FEATURE: Capital building – tales from the fundraising trail

Whether it’s down to a history of smart buys or smart sales, investors in 2009 looked to fund managers’ track record before committing to real estate vehicles. Jonathan Brasse, Zoe Hughes and Robin Marriott spoke to three GPs about their recent fund closes to discover the secrets of their success. PERE Magazine, April 2010 issue.


Fundraising has been a fickle beast over the past few years. From private equity real estate fund managers securing a record-breaking $85.2 billion of investor commitments in 2007 for value-added and opportunistic strategies, to just a handful of GPs closing a scattering of vehicles last year with total commitments amounting to little more than $30 billion, capital raising has proved a tumultuous activity for all concerned.

PERE took a look at the challenges that faced – and are still facing – managers on the global fundraising trail, and asks what is likely to change tomorrow. A research paper by Zurich-based asset management and advisory firm Strategic Capital Management shows LPs have already pushed their fund sponsors on numerous terms, not least management fees and the waterfall provision. In predicting where terms and conditions could change in the future, SCM notes that limited partners will toughen the language relating to key man provisions, GP co-investment and no fault removal clauses.

Before marching forward though, it’s important to take a look at where the industry has just come from. Speaking to three fund managers in the US, Europe and Asia who closed commingled real estate funds, PERE provides an insight into how some firms succeeded where so many others had failed.

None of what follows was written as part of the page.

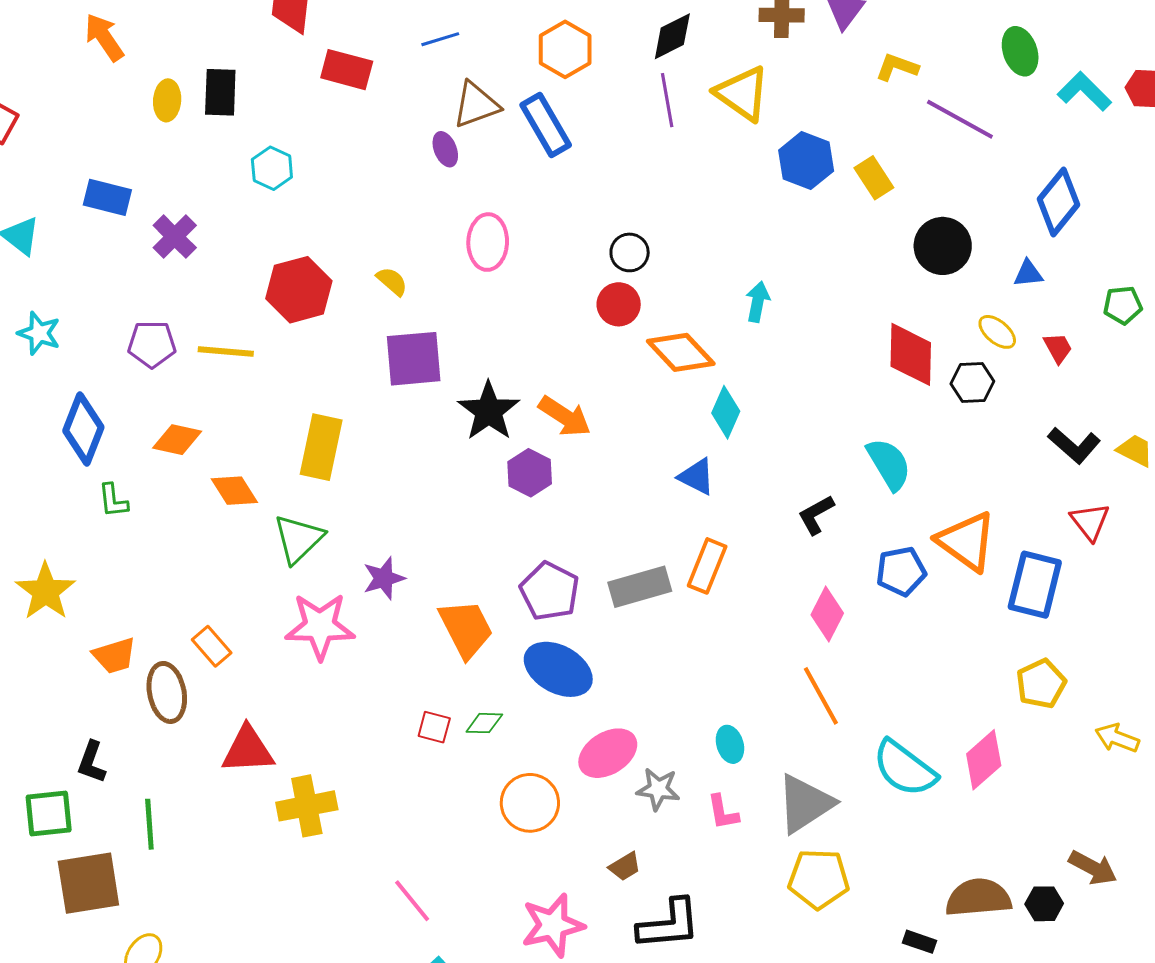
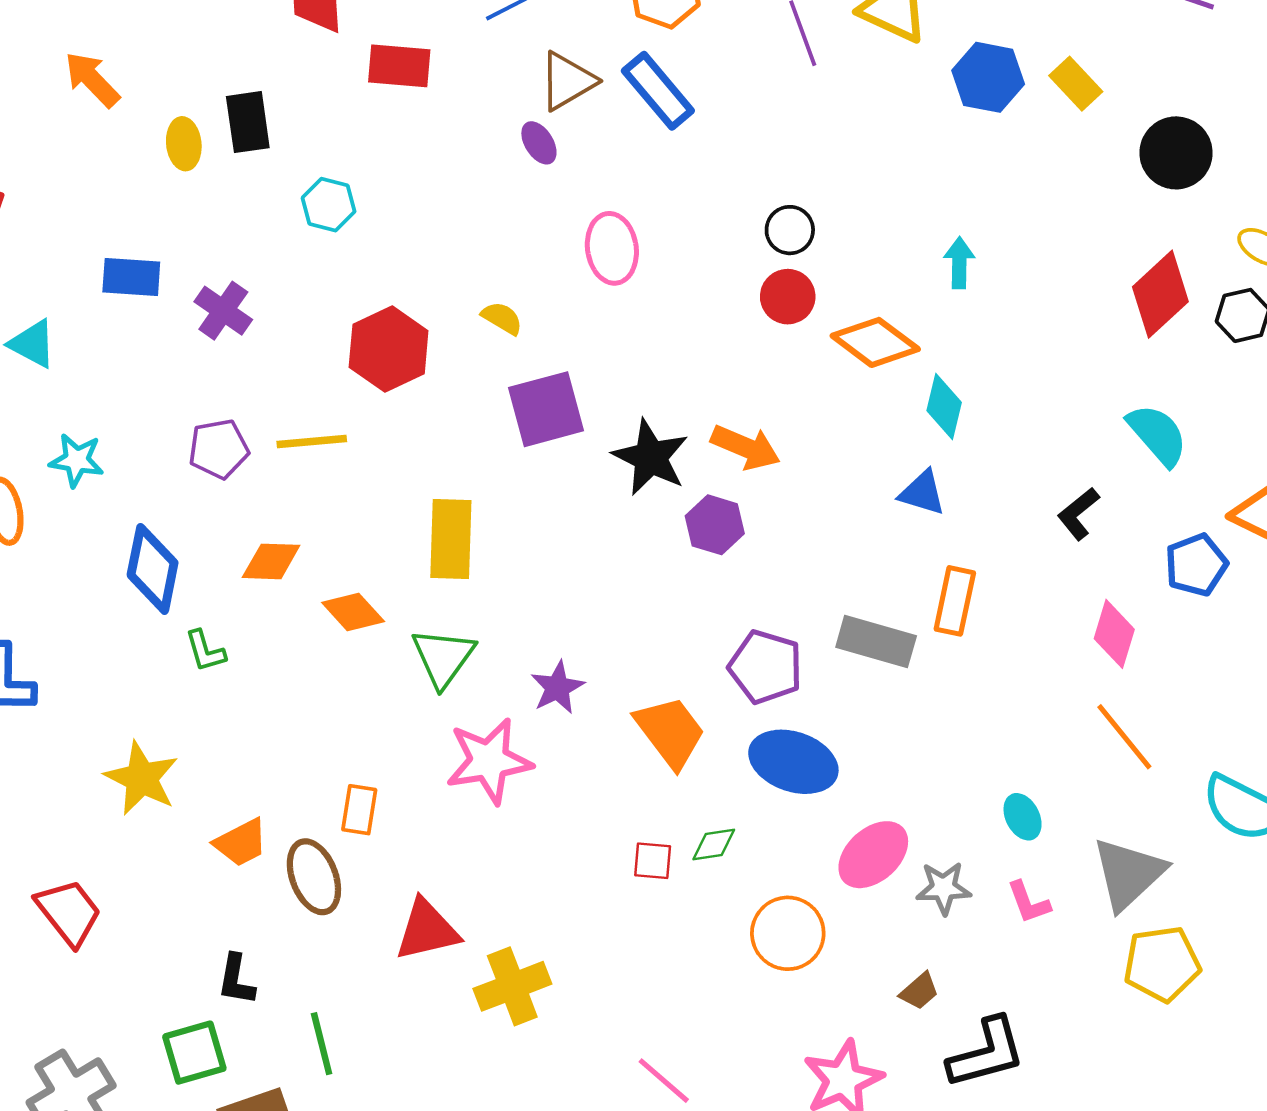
red diamond: (911, 354) -> (1160, 294), turned 56
gray rectangle: (640, 587) -> (876, 642), turned 42
orange rectangle: (212, 646) -> (359, 810), turned 60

Of course there are nuances in the success stories of our three examples, which include The JBG Companies’ JBG Fund VII, Orion Capital Managers’ Orion European Real Estate Fund III and CLSA Capital Partners’ Fudo Capital II. But of the commonalities between the three funds, a track record of wise investment judgments was a leading factor in attracting repeat and new commitments. Whether it was wise buying, in the case of JBG, or wise selling, in the cases of Orion and CLSA, the ability to get the timing right has proved to be of paramount importance to investors.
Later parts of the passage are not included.